Why are constructible sets a disjoint unions of locally closed sets
Let $X$ be a noetherian scheme. The constructible sets are the smallest boolean algebra containing all of the open sets. It is easy to see that the constructible sets are exactly finite unions of locally closed sets. I have read several times that every constructible set is a finte disjoint union of locally closed sets. In all the examples I have seen this is indeed the case, but when I try to write down a proof of this fact I get stuck.
Does anyone know why this is true? I suspect that this is a standard trick which I have not seen.
Assume that $X$ is a noetherian scheme. Let $C \subseteq X $ be a constructible set. Then we can write $$ C = (U_1 \cap K_1) \cup (U_2 \cap K_2) \cup \dots \cup (U_s \cap K_s) $$ where each $ U_i $ is open and each $ K_i $ is closed. Assume that $ U_i \cap K_i \cap U_j \cap K_j \not= \emptyset $. Since we have the equation $$ U_j \cap K_j \backslash U_i \cap K_i = [U_j \cap (K_j \backslash U_i)] \cup [(U_j \backslash K_i) \cap K_j] $$ we can refine our decomposition for $C$ by adding in a new term with closed part $ K_j \backslash U_i \subset K_j$ (this is a strict inclusion).
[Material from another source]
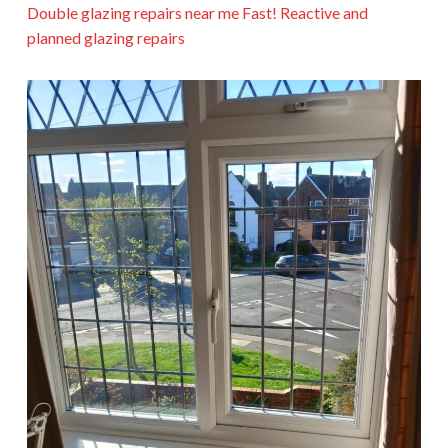
Double glazing repairs near me Fast! Reactive and
planned glazing repairs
Since $X$ is noetherian, the infinite pigeon hole principle tells us that this process cannot go on forever. Therefore we must reach a point when all of the locally closed sets are disjoint.
Actually, the proof does not require the noetherian property. Here is a proof which I found here:
It suffices to prove that the family of sets which are finite disjoint unions of locally closed sets is a boolean algebra. It is obviously closed under finite intersections. Now the complement of such a set is a finite intersection of complements of locally closed sets, so it remains to show that the complement of a single locally closed set is a disjoint union of locally closed sets. Suppose $O\cap C$ is a locally closed set where $O$ is open, $C$ is closed. Then the claim follows immediately from $(O\cap C)^c=O^c\cup C^c=(O^c\cap C)\sqcup C^c$, since $O^c\cap C$ is open and $C^c$ is closed.